Dieu a réuni dans le soleil, et la lumière qui éclaire et colore, et la chaleur qui fait vivre et croître les plantes. Mais déjà auparavant la lumière et la chaleur existaient; déjà les plantes se peignaient des couleurs de l'une et s'animaient de la vie de l'autre. Le soleil n'en est la source, mais seulement un réservoir; il n'est pas la lumière, mais seulement un luminaire.

pas

Ici revient une question fort agitée parmi les anciens ces luminaires célestes sont-ils animés ou non? Il y en a eu pour, il y en a eu contre, il y en a eu dans le doute.
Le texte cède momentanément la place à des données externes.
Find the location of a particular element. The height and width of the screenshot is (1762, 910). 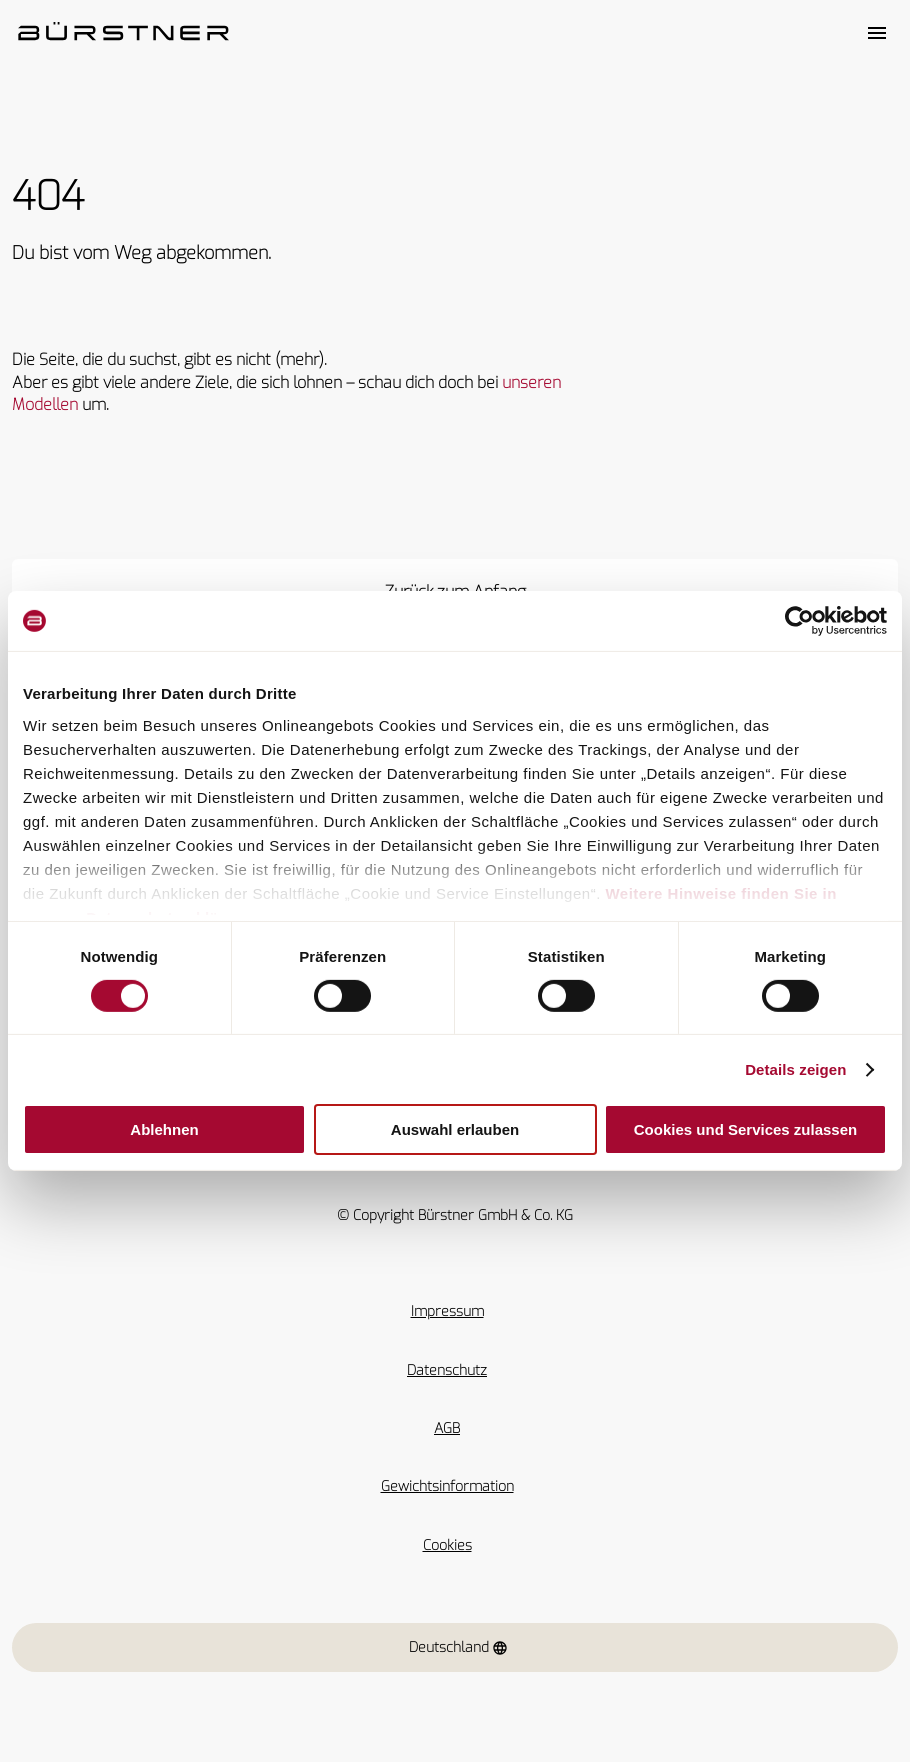 AGB is located at coordinates (447, 1428). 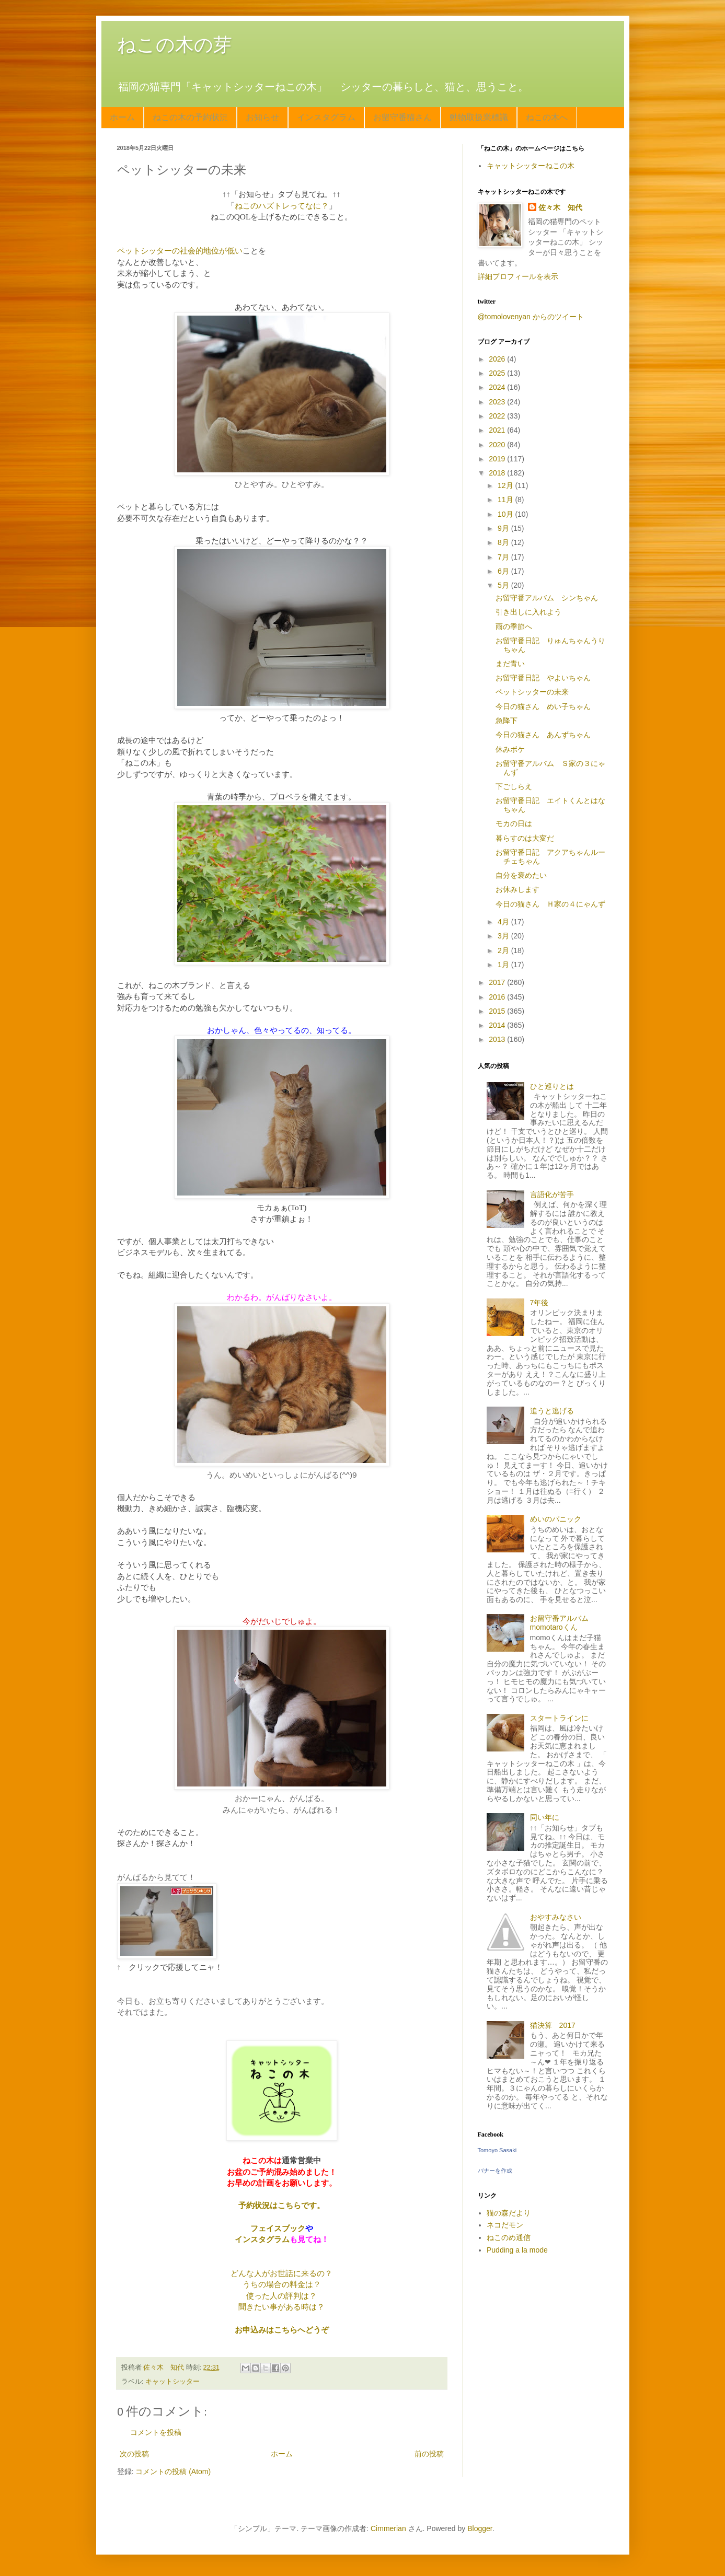 This screenshot has width=725, height=2576. Describe the element at coordinates (498, 416) in the screenshot. I see `2022` at that location. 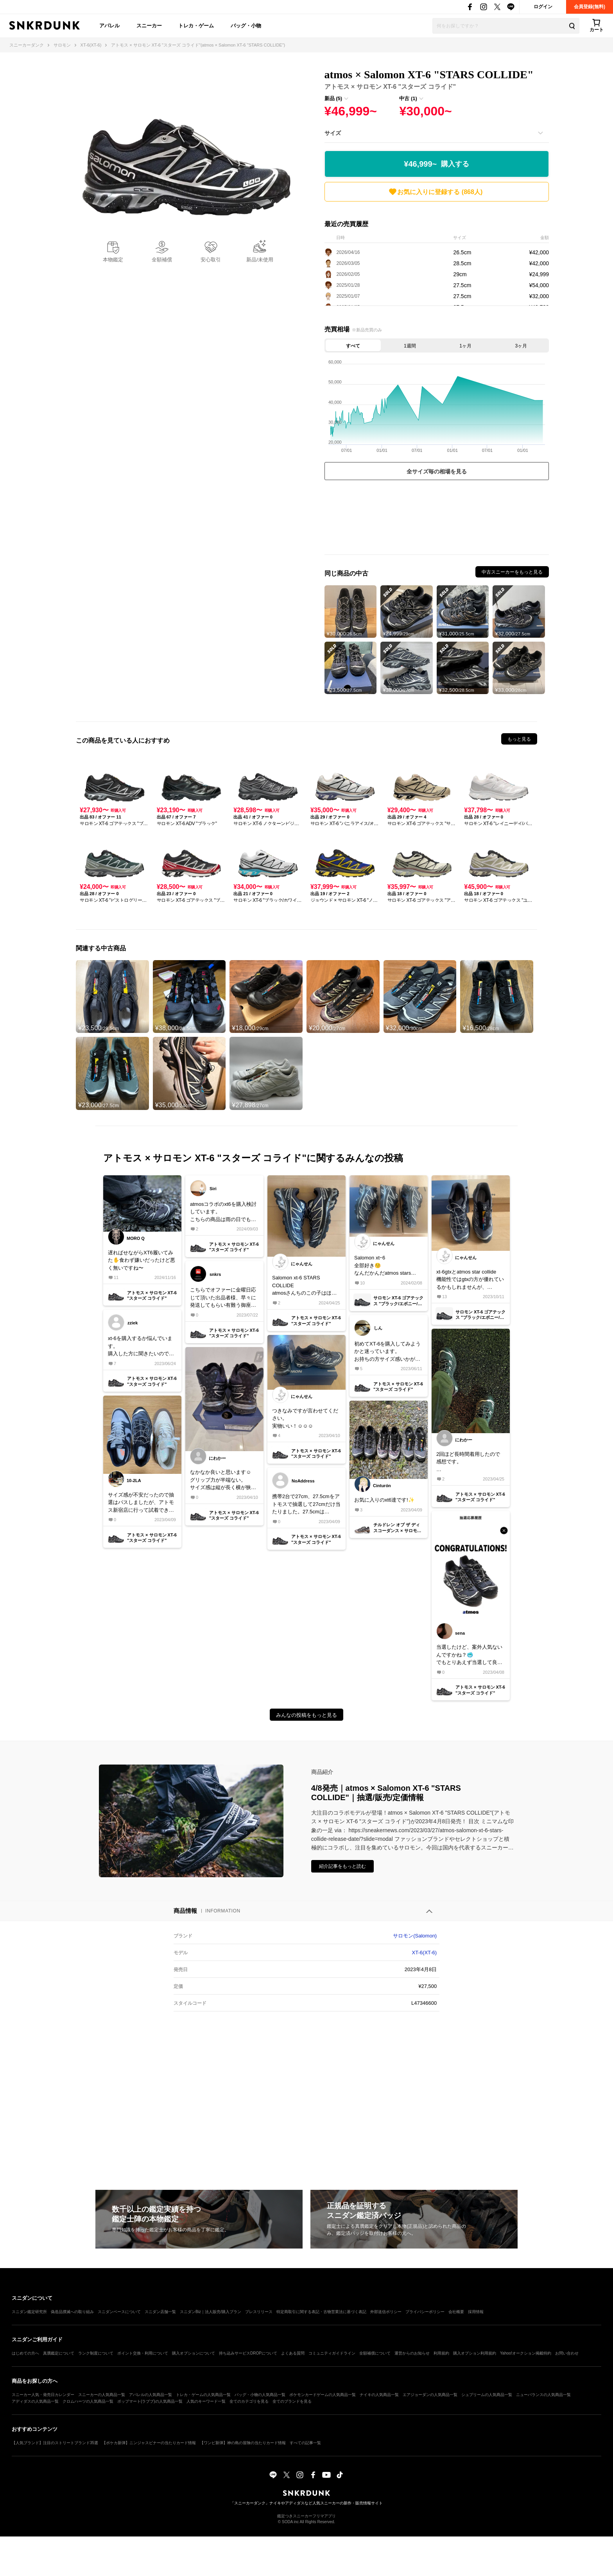  Describe the element at coordinates (101, 2395) in the screenshot. I see `スニーカーの人気商品一覧` at that location.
L'ange de l'école, saint Thomas, a concilié ces divers sentiments avec une admirable justesse. Les astres ne sont point animés à la manière du corps humain, avec qui l'âme qui le vivifie ne compose qu'un seul individu, l'homme; mais ils sont animés à la manière d'un navire que meut et que dirige le pilote. Or, ceux qui disaient avec Platon, que les astres sont animés, l'entendaient en ce dernier sens, et ceux qui soutenaient qu'ils ne l'étaient pas, l'entendaient dans le premier. Il y a de la différence dans les paroles, mais pour la chose même il n'y en a point; ou s'il y en a, c'est très-peu 2.

1 Ps. 18, d'après l'hébreu. - 2 Sum. pars 1, q. 70, a. 3. c.